* [Exercise aim]: Write out the full listing exactly as given, minus the images.
━━━━━━
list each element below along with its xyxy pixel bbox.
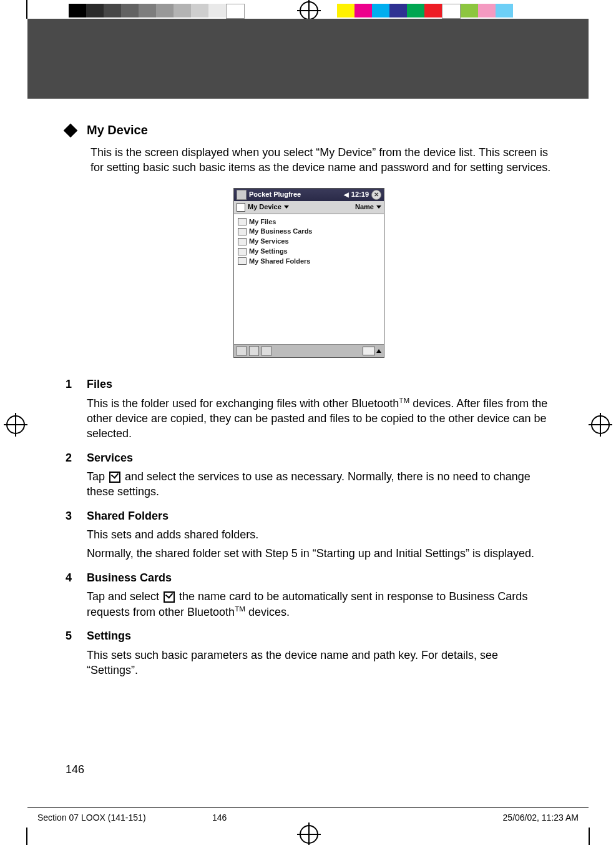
list-item-label: My Shared Folders [249,257,310,266]
toolbar-icon[interactable] [262,346,271,356]
folder-icon [238,238,247,245]
toolbar-icon[interactable] [249,346,259,356]
paragraph: This sets and adds shared folders. [87,527,552,542]
item-body: Business CardsTap and select the name ca… [87,570,552,624]
device-icon [237,203,245,212]
numbered-item: 5SettingsThis sets such basic parameters… [66,628,552,681]
swatch [407,4,424,17]
folder-icon [238,248,247,255]
swatch [337,4,354,17]
swatch [442,4,461,19]
intro-paragraph: This is the screen displayed when you se… [90,145,552,175]
swatch [389,4,407,17]
footer-filename: Section 07 LOOX (141-151) [37,813,146,823]
chevron-up-icon [376,349,381,353]
screenshot-list: My FilesMy Business CardsMy ServicesMy S… [234,214,384,344]
swatch [354,4,372,17]
folder-icon [238,257,247,265]
swatch [156,4,174,17]
item-title: Settings [87,628,552,643]
clock-time[interactable]: 12:19 [351,190,369,199]
list-item[interactable]: My Services [238,237,380,246]
swatch [174,4,191,17]
keyboard-icon [363,347,375,355]
chevron-down-icon [284,205,289,209]
swatch [226,4,245,19]
footer-page-center: 146 [212,813,227,823]
swatch [496,4,513,17]
checkbox-icon [164,591,175,603]
speaker-icon[interactable]: ◀ [344,190,349,199]
swatch [372,4,389,17]
item-number: 4 [66,570,87,624]
item-title: Services [87,450,552,465]
start-flag-icon[interactable] [237,190,247,200]
section-heading: My Device [66,122,552,139]
chevron-down-icon [376,205,381,209]
color-bar-process [337,4,513,17]
list-item[interactable]: My Settings [238,247,380,256]
list-item-label: My Services [249,237,289,246]
swatch [104,4,121,17]
item-number: 5 [66,628,87,681]
registration-mark-icon [591,415,610,434]
item-body: Shared FoldersThis sets and adds shared … [87,508,552,565]
list-item[interactable]: My Shared Folders [238,257,380,266]
list-item[interactable]: My Files [238,217,380,227]
screenshot-titlebar: Pocket Plugfree ◀ 12:19 ✕ [234,189,384,201]
sip-keyboard-button[interactable] [363,347,381,355]
crop-mark [26,828,27,845]
item-body: SettingsThis sets such basic parameters … [87,628,552,681]
paragraph: This is the folder used for exchanging f… [87,395,552,442]
item-title: Files [87,377,552,392]
sort-dropdown[interactable]: Name [355,202,381,212]
screenshot-toolbar: My Device Name [234,201,384,214]
print-footer: Section 07 LOOX (141-151) 146 25/06/02, … [37,813,579,823]
paragraph: Tap and select the services to use as ne… [87,469,552,500]
numbered-item: 3Shared FoldersThis sets and adds shared… [66,508,552,565]
footer-rule [27,807,589,808]
screenshot-bottombar [234,344,384,357]
device-dropdown[interactable]: My Device [237,202,289,212]
checkbox-icon [109,472,120,483]
numbered-item: 4Business CardsTap and select the name c… [66,570,552,624]
swatch [139,4,156,17]
crop-mark [589,828,590,845]
swatch [424,4,442,17]
swatch [191,4,208,17]
page-number: 146 [66,763,84,776]
page-header-band [27,19,589,99]
item-body: ServicesTap and select the services to u… [87,450,552,503]
close-icon[interactable]: ✕ [371,190,381,200]
item-body: FilesThis is the folder used for exchang… [87,377,552,445]
item-number: 2 [66,450,87,503]
registration-mark-icon [6,415,25,434]
nav-back-icon[interactable] [237,346,247,356]
item-title: Business Cards [87,570,552,585]
swatch [478,4,496,17]
item-number: 3 [66,508,87,565]
paragraph: Tap and select the name card to be autom… [87,589,552,620]
swatch [121,4,139,17]
list-item-label: My Settings [249,247,288,256]
sort-label: Name [355,202,374,212]
footer-date: 25/06/02, 11:23 AM [503,813,579,823]
section-title: My Device [87,122,148,139]
list-item[interactable]: My Business Cards [238,227,380,236]
registration-mark-icon [300,825,318,844]
paragraph: This sets such basic parameters as the d… [87,648,552,678]
numbered-list: 1FilesThis is the folder used for exchan… [66,377,552,682]
numbered-item: 1FilesThis is the folder used for exchan… [66,377,552,445]
device-screenshot: Pocket Plugfree ◀ 12:19 ✕ My Device Name [233,188,384,358]
paragraph: Normally, the shared folder set with Ste… [87,546,552,561]
diamond-bullet-icon [64,123,78,137]
numbered-item: 2ServicesTap and select the services to … [66,450,552,503]
registration-mark-icon [300,1,318,20]
swatch [461,4,478,17]
list-item-label: My Files [249,217,276,227]
item-title: Shared Folders [87,508,552,523]
swatch [69,4,86,17]
list-item-label: My Business Cards [249,227,312,236]
color-bar-grayscale [69,4,245,17]
folder-icon [238,218,247,225]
━━━━━━
* [Result for this task]:
list each element below along with its xyxy pixel bbox.
list-item-label: My Shared Folders [249,257,310,266]
toolbar-icon[interactable] [262,346,271,356]
folder-icon [238,238,247,245]
toolbar-icon[interactable] [249,346,259,356]
paragraph: This sets and adds shared folders. [87,527,552,542]
item-body: Business CardsTap and select the name ca… [87,570,552,624]
device-icon [237,203,245,212]
numbered-item: 5SettingsThis sets such basic parameters… [66,628,552,681]
swatch [407,4,424,17]
folder-icon [238,248,247,255]
swatch [337,4,354,17]
swatch [442,4,461,19]
intro-paragraph: This is the screen displayed when you se… [90,145,552,175]
swatch [389,4,407,17]
footer-filename: Section 07 LOOX (141-151) [37,813,146,823]
chevron-up-icon [376,349,381,353]
screenshot-list: My FilesMy Business CardsMy ServicesMy S… [234,214,384,344]
swatch [354,4,372,17]
folder-icon [238,257,247,265]
swatch [156,4,174,17]
item-title: Settings [87,628,552,643]
clock-time[interactable]: 12:19 [351,190,369,199]
list-item[interactable]: My Services [238,237,380,246]
swatch [174,4,191,17]
keyboard-icon [363,347,375,355]
chevron-down-icon [284,205,289,209]
swatch [226,4,245,19]
footer-page-center: 146 [212,813,227,823]
swatch [496,4,513,17]
checkbox-icon [164,591,175,603]
speaker-icon[interactable]: ◀ [344,190,349,199]
swatch [372,4,389,17]
item-number: 4 [66,570,87,624]
item-title: Services [87,450,552,465]
start-flag-icon[interactable] [237,190,247,200]
section-heading: My Device [66,122,552,139]
chevron-down-icon [376,205,381,209]
color-bar-process [337,4,513,17]
list-item[interactable]: My Settings [238,247,380,256]
list-item-label: My Services [249,237,289,246]
swatch [104,4,121,17]
item-number: 5 [66,628,87,681]
registration-mark-icon [591,415,610,434]
item-body: Shared FoldersThis sets and adds shared … [87,508,552,565]
list-item[interactable]: My Shared Folders [238,257,380,266]
list-item[interactable]: My Files [238,217,380,227]
screenshot-titlebar: Pocket Plugfree ◀ 12:19 ✕ [234,189,384,201]
sip-keyboard-button[interactable] [363,347,381,355]
crop-mark [26,828,27,845]
item-body: SettingsThis sets such basic parameters … [87,628,552,681]
paragraph: This is the folder used for exchanging f… [87,395,552,442]
item-title: Files [87,377,552,392]
sort-dropdown[interactable]: Name [355,202,381,212]
screenshot-toolbar: My Device Name [234,201,384,214]
print-footer: Section 07 LOOX (141-151) 146 25/06/02, … [37,813,579,823]
paragraph: Tap and select the services to use as ne… [87,469,552,500]
numbered-item: 3Shared FoldersThis sets and adds shared… [66,508,552,565]
footer-rule [27,807,589,808]
screenshot-bottombar [234,344,384,357]
device-dropdown[interactable]: My Device [237,202,289,212]
checkbox-icon [109,472,120,483]
numbered-item: 4Business CardsTap and select the name c… [66,570,552,624]
swatch [139,4,156,17]
crop-mark [589,828,590,845]
swatch [424,4,442,17]
swatch [191,4,208,17]
page-number: 146 [66,763,84,776]
page-header-band [27,19,589,99]
item-body: ServicesTap and select the services to u… [87,450,552,503]
close-icon[interactable]: ✕ [371,190,381,200]
item-body: FilesThis is the folder used for exchang… [87,377,552,445]
item-number: 2 [66,450,87,503]
registration-mark-icon [6,415,25,434]
nav-back-icon[interactable] [237,346,247,356]
item-title: Business Cards [87,570,552,585]
swatch [478,4,496,17]
item-number: 3 [66,508,87,565]
paragraph: Tap and select the name card to be autom… [87,589,552,620]
swatch [121,4,139,17]
list-item-label: My Settings [249,247,288,256]
sort-label: Name [355,202,374,212]
footer-date: 25/06/02, 11:23 AM [503,813,579,823]
section-title: My Device [87,122,148,139]
list-item[interactable]: My Business Cards [238,227,380,236]
registration-mark-icon [300,825,318,844]
paragraph: This sets such basic parameters as the d… [87,648,552,678]
numbered-list: 1FilesThis is the folder used for exchan… [66,377,552,682]
numbered-item: 1FilesThis is the folder used for exchan… [66,377,552,445]
device-screenshot: Pocket Plugfree ◀ 12:19 ✕ My Device Name [233,188,384,358]
paragraph: Normally, the shared folder set with Ste… [87,546,552,561]
diamond-bullet-icon [64,123,78,137]
numbered-item: 2ServicesTap and select the services to … [66,450,552,503]
registration-mark-icon [300,1,318,20]
swatch [461,4,478,17]
list-item-label: My Files [249,217,276,227]
item-title: Shared Folders [87,508,552,523]
swatch [69,4,86,17]
list-item-label: My Business Cards [249,227,312,236]
color-bar-grayscale [69,4,245,17]
folder-icon [238,218,247,225]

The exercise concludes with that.